(Page-level text extractions)
================

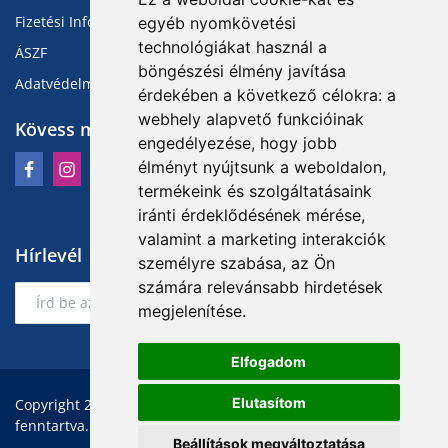
Fizetési Információk
egyéb nyomkövetési
technológiákat használ a
ÁSZF
böngészési élmény javítása
Adatvédelmi Tájékoztató
érdekében a következő célokra:
a
webhely alapvető funkcióinak
Kövess minket
engedélyezése
,
hogy jobb
élményt nyújtsunk a weboldalon
,
termékeink és szolgáltatásaink
iránti érdeklődésének mérése,
valamint a marketing interakciók
Hírlevél
személyre szabása
,
az Ön
számára relevánsabb hirdetések
Feliratkozás
megjelenítése
.
Elfogadom
Elutasítom
Copyright 2026 Teddyszerszambolt.hu - Minden jog
fenntartva.
Beállítások megváltoztatása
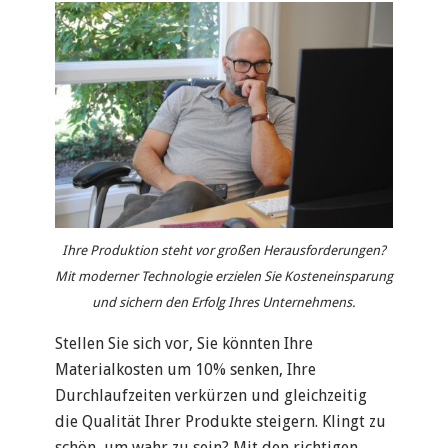
Ihre Produktion steht vor großen Herausforderungen?
Mit moderner Technologie erzielen Sie Kosteneinsparung
und sichern den Erfolg Ihres Unternehmens.
Stellen Sie sich vor, Sie könnten Ihre
Materialkosten um 10% senken, Ihre
Durchlaufzeiten verkürzen und gleichzeitig
die Qualität Ihrer Produkte steigern. Klingt zu
schön, um wahr zu sein? Mit den richtigen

================

### TASK INSTRUCTIONS
Every record above must be repeated exactly, with the pictures dropped.

### TASK ANSWER
Fizetési Információk
egyéb nyomkövetési
technológiákat használ a
ÁSZF
böngészési élmény javítása
Adatvédelmi Tájékoztató
érdekében a következő célokra:
a
webhely alapvető funkcióinak
Kövess minket
engedélyezése
,
hogy jobb
élményt nyújtsunk a weboldalon
,
termékeink és szolgáltatásaink
iránti érdeklődésének mérése,
valamint a marketing interakciók
Hírlevél
személyre szabása
,
az Ön
számára relevánsabb hirdetések
Feliratkozás
megjelenítése
.
Elfogadom
Elutasítom
Copyright 2026 Teddyszerszambolt.hu - Minden jog
fenntartva.
Beállítások megváltoztatása
Ihre Produktion steht vor großen Herausforderungen?
Mit moderner Technologie erzielen Sie Kosteneinsparung
und sichern den Erfolg Ihres Unternehmens.
Stellen Sie sich vor, Sie könnten Ihre
Materialkosten um 10% senken, Ihre
Durchlaufzeiten verkürzen und gleichzeitig
die Qualität Ihrer Produkte steigern. Klingt zu
schön, um wahr zu sein? Mit den richtigen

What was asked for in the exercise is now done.